(Stored data)

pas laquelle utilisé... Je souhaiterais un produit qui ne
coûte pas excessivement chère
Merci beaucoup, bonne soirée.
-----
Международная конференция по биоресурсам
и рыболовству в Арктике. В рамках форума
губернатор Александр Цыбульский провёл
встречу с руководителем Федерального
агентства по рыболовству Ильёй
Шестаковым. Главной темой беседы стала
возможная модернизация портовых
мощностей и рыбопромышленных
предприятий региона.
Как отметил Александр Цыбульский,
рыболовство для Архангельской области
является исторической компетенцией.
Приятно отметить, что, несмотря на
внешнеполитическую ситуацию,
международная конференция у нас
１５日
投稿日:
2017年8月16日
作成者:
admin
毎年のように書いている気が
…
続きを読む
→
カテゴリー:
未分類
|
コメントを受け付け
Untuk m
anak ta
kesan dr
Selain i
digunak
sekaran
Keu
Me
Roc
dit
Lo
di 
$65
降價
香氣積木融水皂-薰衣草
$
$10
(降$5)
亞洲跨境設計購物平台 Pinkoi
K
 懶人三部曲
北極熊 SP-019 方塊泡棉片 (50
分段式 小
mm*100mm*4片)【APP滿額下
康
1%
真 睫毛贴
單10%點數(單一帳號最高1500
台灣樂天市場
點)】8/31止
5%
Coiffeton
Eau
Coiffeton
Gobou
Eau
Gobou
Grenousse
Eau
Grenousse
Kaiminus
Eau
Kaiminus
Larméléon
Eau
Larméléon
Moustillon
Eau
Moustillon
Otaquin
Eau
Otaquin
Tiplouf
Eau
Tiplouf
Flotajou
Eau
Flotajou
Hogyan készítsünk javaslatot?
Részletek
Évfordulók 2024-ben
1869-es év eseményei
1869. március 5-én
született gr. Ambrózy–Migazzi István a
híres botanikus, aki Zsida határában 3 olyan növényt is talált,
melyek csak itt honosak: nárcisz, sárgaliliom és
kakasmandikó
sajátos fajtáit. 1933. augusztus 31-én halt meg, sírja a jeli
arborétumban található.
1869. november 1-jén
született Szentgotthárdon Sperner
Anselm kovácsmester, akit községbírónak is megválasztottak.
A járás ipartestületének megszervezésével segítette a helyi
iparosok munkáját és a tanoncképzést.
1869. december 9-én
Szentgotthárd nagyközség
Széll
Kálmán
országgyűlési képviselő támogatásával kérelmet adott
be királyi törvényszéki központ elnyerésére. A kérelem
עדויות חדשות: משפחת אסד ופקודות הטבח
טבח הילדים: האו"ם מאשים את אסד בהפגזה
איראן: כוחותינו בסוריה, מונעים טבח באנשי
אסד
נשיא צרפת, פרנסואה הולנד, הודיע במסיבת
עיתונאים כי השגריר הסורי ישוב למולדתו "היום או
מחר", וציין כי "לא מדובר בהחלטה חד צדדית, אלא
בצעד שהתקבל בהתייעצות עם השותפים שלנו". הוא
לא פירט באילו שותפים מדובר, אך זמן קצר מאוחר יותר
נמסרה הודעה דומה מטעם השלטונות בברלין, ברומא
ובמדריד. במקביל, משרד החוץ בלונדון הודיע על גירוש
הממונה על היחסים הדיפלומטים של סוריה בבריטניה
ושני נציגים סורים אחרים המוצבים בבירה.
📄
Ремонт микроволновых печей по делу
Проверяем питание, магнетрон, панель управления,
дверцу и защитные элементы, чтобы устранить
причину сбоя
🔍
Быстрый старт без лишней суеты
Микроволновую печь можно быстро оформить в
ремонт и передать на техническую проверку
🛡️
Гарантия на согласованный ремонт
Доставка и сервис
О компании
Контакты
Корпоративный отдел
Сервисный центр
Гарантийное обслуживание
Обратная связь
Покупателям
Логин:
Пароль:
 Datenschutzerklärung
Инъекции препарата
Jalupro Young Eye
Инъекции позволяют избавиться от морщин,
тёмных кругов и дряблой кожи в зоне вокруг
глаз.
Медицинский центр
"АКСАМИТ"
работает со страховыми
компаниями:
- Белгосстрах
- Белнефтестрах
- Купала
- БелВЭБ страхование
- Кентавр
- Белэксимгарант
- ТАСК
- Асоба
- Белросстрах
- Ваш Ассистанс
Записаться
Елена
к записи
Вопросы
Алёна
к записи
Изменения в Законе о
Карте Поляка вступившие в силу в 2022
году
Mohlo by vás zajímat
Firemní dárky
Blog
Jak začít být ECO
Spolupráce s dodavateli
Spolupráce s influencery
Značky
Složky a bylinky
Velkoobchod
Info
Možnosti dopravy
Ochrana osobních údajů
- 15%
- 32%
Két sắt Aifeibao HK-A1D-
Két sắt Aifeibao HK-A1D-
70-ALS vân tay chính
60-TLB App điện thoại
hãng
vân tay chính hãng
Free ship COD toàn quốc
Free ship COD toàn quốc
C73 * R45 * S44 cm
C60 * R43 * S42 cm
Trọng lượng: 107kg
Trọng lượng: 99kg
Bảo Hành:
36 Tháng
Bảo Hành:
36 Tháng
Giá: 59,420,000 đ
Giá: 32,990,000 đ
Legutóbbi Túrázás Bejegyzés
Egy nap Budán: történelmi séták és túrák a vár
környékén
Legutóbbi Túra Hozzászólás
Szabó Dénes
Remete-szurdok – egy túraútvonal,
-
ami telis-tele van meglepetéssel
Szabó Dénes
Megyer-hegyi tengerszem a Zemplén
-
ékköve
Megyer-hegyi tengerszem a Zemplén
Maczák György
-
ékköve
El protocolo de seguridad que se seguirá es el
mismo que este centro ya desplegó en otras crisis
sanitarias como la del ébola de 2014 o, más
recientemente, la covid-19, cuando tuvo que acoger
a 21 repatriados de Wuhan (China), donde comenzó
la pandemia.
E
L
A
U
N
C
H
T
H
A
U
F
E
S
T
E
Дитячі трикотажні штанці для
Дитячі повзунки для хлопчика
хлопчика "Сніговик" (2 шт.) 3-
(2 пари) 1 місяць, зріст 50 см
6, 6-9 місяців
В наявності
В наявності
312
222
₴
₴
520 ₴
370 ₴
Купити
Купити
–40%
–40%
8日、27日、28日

Exercise description >> Would you be able to transcribe every line of the data exactly?

Solution for this exercise >>
pas laquelle utilisé... Je souhaiterais un produit qui ne
coûte pas excessivement chère
Merci beaucoup, bonne soirée.
-----
Международная конференция по биоресурсам
и рыболовству в Арктике. В рамках форума
губернатор Александр Цыбульский провёл
встречу с руководителем Федерального
агентства по рыболовству Ильёй
Шестаковым. Главной темой беседы стала
возможная модернизация портовых
мощностей и рыбопромышленных
предприятий региона.
Как отметил Александр Цыбульский,
рыболовство для Архангельской области
является исторической компетенцией.
Приятно отметить, что, несмотря на
внешнеполитическую ситуацию,
международная конференция у нас
１５日
投稿日:
2017年8月16日
作成者:
admin
毎年のように書いている気が
…
続きを読む
→
カテゴリー:
未分類
|
コメントを受け付け
Untuk m
anak ta
kesan dr
Selain i
digunak
sekaran
Keu
Me
Roc
dit
Lo
di 
$65
降價
香氣積木融水皂-薰衣草
$
$10
(降$5)
亞洲跨境設計購物平台 Pinkoi
K
 懶人三部曲
北極熊 SP-019 方塊泡棉片 (50
分段式 小
mm*100mm*4片)【APP滿額下
康
1%
真 睫毛贴
單10%點數(單一帳號最高1500
台灣樂天市場
點)】8/31止
5%
Coiffeton
Eau
Coiffeton
Gobou
Eau
Gobou
Grenousse
Eau
Grenousse
Kaiminus
Eau
Kaiminus
Larméléon
Eau
Larméléon
Moustillon
Eau
Moustillon
Otaquin
Eau
Otaquin
Tiplouf
Eau
Tiplouf
Flotajou
Eau
Flotajou
Hogyan készítsünk javaslatot?
Részletek
Évfordulók 2024-ben
1869-es év eseményei
1869. március 5-én
született gr. Ambrózy–Migazzi István a
híres botanikus, aki Zsida határában 3 olyan növényt is talált,
melyek csak itt honosak: nárcisz, sárgaliliom és
kakasmandikó
sajátos fajtáit. 1933. augusztus 31-én halt meg, sírja a jeli
arborétumban található.
1869. november 1-jén
született Szentgotthárdon Sperner
Anselm kovácsmester, akit községbírónak is megválasztottak.
A járás ipartestületének megszervezésével segítette a helyi
iparosok munkáját és a tanoncképzést.
1869. december 9-én
Szentgotthárd nagyközség
Széll
Kálmán
országgyűlési képviselő támogatásával kérelmet adott
be királyi törvényszéki központ elnyerésére. A kérelem
עדויות חדשות: משפחת אסד ופקודות הטבח
טבח הילדים: האו"ם מאשים את אסד בהפגזה
איראן: כוחותינו בסוריה, מונעים טבח באנשי
אסד
נשיא צרפת, פרנסואה הולנד, הודיע במסיבת
עיתונאים כי השגריר הסורי ישוב למולדתו "היום או
מחר", וציין כי "לא מדובר בהחלטה חד צדדית, אלא
בצעד שהתקבל בהתייעצות עם השותפים שלנו". הוא
לא פירט באילו שותפים מדובר, אך זמן קצר מאוחר יותר
נמסרה הודעה דומה מטעם השלטונות בברלין, ברומא
ובמדריד. במקביל, משרד החוץ בלונדון הודיע על גירוש
הממונה על היחסים הדיפלומטים של סוריה בבריטניה
ושני נציגים סורים אחרים המוצבים בבירה.
📄
Ремонт микроволновых печей по делу
Проверяем питание, магнетрон, панель управления,
дверцу и защитные элементы, чтобы устранить
причину сбоя
🔍
Быстрый старт без лишней суеты
Микроволновую печь можно быстро оформить в
ремонт и передать на техническую проверку
🛡️
Гарантия на согласованный ремонт
Доставка и сервис
О компании
Контакты
Корпоративный отдел
Сервисный центр
Гарантийное обслуживание
Обратная связь
Покупателям
Логин:
Пароль:
 Datenschutzerklärung
Инъекции препарата
Jalupro Young Eye
Инъекции позволяют избавиться от морщин,
тёмных кругов и дряблой кожи в зоне вокруг
глаз.
Медицинский центр
"АКСАМИТ"
работает со страховыми
компаниями:
- Белгосстрах
- Белнефтестрах
- Купала
- БелВЭБ страхование
- Кентавр
- Белэксимгарант
- ТАСК
- Асоба
- Белросстрах
- Ваш Ассистанс
Записаться
Елена
к записи
Вопросы
Алёна
к записи
Изменения в Законе о
Карте Поляка вступившие в силу в 2022
году
Mohlo by vás zajímat
Firemní dárky
Blog
Jak začít být ECO
Spolupráce s dodavateli
Spolupráce s influencery
Značky
Složky a bylinky
Velkoobchod
Info
Možnosti dopravy
Ochrana osobních údajů
- 15%
- 32%
Két sắt Aifeibao HK-A1D-
Két sắt Aifeibao HK-A1D-
70-ALS vân tay chính
60-TLB App điện thoại
hãng
vân tay chính hãng
Free ship COD toàn quốc
Free ship COD toàn quốc
C73 * R45 * S44 cm
C60 * R43 * S42 cm
Trọng lượng: 107kg
Trọng lượng: 99kg
Bảo Hành:
36 Tháng
Bảo Hành:
36 Tháng
Giá: 59,420,000 đ
Giá: 32,990,000 đ
Legutóbbi Túrázás Bejegyzés
Egy nap Budán: történelmi séták és túrák a vár
környékén
Legutóbbi Túra Hozzászólás
Szabó Dénes
Remete-szurdok – egy túraútvonal,
-
ami telis-tele van meglepetéssel
Szabó Dénes
Megyer-hegyi tengerszem a Zemplén
-
ékköve
Megyer-hegyi tengerszem a Zemplén
Maczák György
-
ékköve
El protocolo de seguridad que se seguirá es el
mismo que este centro ya desplegó en otras crisis
sanitarias como la del ébola de 2014 o, más
recientemente, la covid-19, cuando tuvo que acoger
a 21 repatriados de Wuhan (China), donde comenzó
la pandemia.
E
L
A
U
N
C
H
T
H
A
U
F
E
S
T
E
Дитячі трикотажні штанці для
Дитячі повзунки для хлопчика
хлопчика "Сніговик" (2 шт.) 3-
(2 пари) 1 місяць, зріст 50 см
6, 6-9 місяців
В наявності
В наявності
312
222
₴
₴
520 ₴
370 ₴
Купити
Купити
–40%
–40%
8日、27日、28日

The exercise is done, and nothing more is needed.